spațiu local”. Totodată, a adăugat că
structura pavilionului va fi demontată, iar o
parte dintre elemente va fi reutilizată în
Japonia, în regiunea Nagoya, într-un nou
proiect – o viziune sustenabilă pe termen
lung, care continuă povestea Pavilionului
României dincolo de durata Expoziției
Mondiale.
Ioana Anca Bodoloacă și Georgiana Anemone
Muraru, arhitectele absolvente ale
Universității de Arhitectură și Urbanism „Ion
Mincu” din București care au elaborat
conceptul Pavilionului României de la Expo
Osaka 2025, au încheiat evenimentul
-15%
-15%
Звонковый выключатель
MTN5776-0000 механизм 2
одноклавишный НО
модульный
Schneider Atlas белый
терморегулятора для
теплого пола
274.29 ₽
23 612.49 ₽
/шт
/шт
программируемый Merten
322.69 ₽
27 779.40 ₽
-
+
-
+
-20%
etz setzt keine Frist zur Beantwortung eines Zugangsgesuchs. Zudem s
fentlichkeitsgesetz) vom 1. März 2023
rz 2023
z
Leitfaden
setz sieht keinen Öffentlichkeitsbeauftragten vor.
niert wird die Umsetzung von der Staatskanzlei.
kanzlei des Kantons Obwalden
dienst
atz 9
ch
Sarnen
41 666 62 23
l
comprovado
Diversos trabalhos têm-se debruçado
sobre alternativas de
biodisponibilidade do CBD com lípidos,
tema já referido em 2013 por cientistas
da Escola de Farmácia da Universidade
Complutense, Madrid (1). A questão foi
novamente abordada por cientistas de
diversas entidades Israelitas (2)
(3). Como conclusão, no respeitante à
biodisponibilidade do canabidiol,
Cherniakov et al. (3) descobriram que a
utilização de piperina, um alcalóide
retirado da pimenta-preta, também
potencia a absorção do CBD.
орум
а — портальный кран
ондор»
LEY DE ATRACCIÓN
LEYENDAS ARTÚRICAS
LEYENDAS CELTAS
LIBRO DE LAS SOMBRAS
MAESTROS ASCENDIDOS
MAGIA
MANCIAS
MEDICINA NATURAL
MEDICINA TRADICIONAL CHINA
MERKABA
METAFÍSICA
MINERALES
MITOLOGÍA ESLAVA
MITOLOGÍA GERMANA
-------------------------
Description of the task:
When you find a line in the records that contains the word "cientistas", copy it.

Exercise output:
tema já referido em 2013 por cientistas
novamente abordada por cientistas de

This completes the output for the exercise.